The front page of the Monday, June 3, 2013, Wall Street Journal featured the headline, “Risk-Averse Culture Infects U.S. Workers, Entrepreneurs.” The story explores the question of whether our collective fear of risk is stunting the U.S. economy. It also explores theories about why “we” have become so risk averse.
Of course whether “we” are risk-averse depends on how “we” is defined. If it is U.S. citizens, on the whole it is an accurate description. But if “we” includes immigrants, it is less so. The WSJ story nods to the fact that immigrants are less risk averse by noting that one reason for a diminution of entrepreneurship is our restrictive immigration laws.
Many are pushing the Senate bill’s emphasis on employment-related immigration over family-related immigration as a boon to entrepreneurship. That view is popular and probably where we are heading.

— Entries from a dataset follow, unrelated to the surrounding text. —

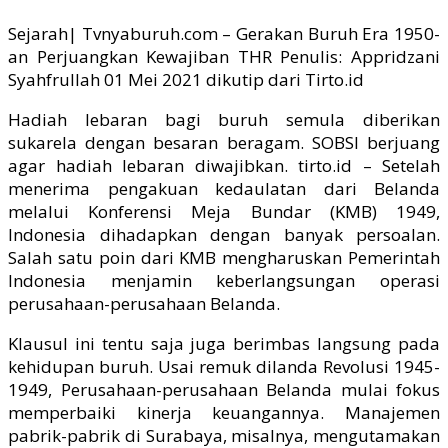
Link
Sejarah| Tvnyaburuh.com – Gerakan Buruh Era 1950-
an Perjuangkan Kewajiban THR Penulis: Appridzani
Syahfrullah 01 Mei 2021 dikutip dari Tirto.id
Hadiah lebaran bagi buruh semula diberikan
sukarela dengan besaran beragam. SOBSI berjuang
agar hadiah lebaran diwajibkan. tirto.id – Setelah
menerima pengakuan kedaulatan dari Belanda
melalui Konferensi Meja Bundar (KMB) 1949,
Indonesia dihadapkan dengan banyak persoalan.
Salah satu poin dari KMB mengharuskan Pemerintah
Indonesia menjamin keberlangsungan operasi
perusahaan-perusahaan Belanda.
Klausul ini tentu saja juga berimbas langsung pada
kehidupan buruh. Usai remuk dilanda Revolusi 1945-
1949, Perusahaan-perusahaan Belanda mulai fokus
memperbaiki kinerja keuangannya. Manajemen
pabrik-pabrik di Surabaya, misalnya, mengutamakan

But we need to remember that entrepreneurs are not just tech start-ups (as important as those are). They are also the ethnic grocery stores, the name-the-country restaurants, and the many other “mom-and-pop” businesses that immigrants start and grow all over the country, including rural areas where few tech start-ups will ever locate. These businesses hire people and keep neighborhoods vital.
Not to over-generalize, but my observation after years of working with people immigrating is that the very act of immigration requires a certain amount of risk-taking and courage. A person willing to immigrate is much less likely to be afraid to take other risks.
Sound familiar? This is what built America – that pioneer spirit of which we are so proud.
Let’s hope that Congress does not lose sight of it when reforming our immigration laws.